### PROBLEM TO SOLVE
Output exactly the lines below from the one containing "ma para investor dan" to the last line, both included. Omit pictures.

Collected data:
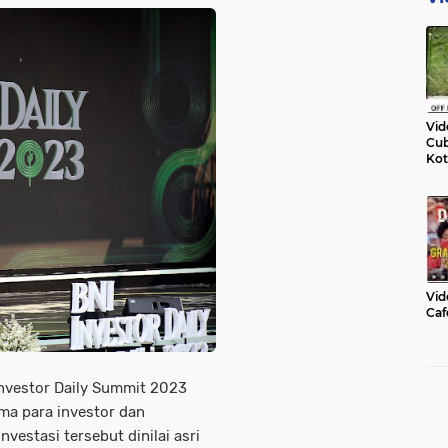
Vid
Cub
Kot
Vid
Caf
Investor Daily Summit 2023
ma para investor dan
vestasi tersebut dinilai asri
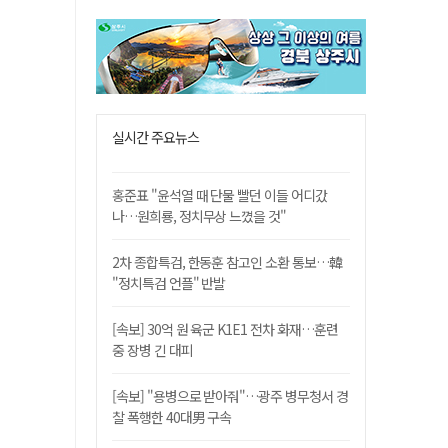
실시간 주요뉴스
홍준표 "윤석열 때 단물 빨던 이들 어디갔
나…원희룡, 정치무상 느꼈을 것"
2차 종합특검, 한동훈 참고인 소환 통보…韓
"정치특검 언플" 반발
[속보] 30억 원 육군 K1E1 전차 화재…훈련
중 장병 긴 대피
[속보] "용병으로 받아줘"…광주 병무청서 경
찰 폭행한 40대男 구속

### PROBLEM SOLUTION
ma para investor dan
vestasi tersebut dinilai asri
실시간 주요뉴스
홍준표 "윤석열 때 단물 빨던 이들 어디갔
나…원희룡, 정치무상 느꼈을 것"
2차 종합특검, 한동훈 참고인 소환 통보…韓
"정치특검 언플" 반발
[속보] 30억 원 육군 K1E1 전차 화재…훈련
중 장병 긴 대피
[속보] "용병으로 받아줘"…광주 병무청서 경
찰 폭행한 40대男 구속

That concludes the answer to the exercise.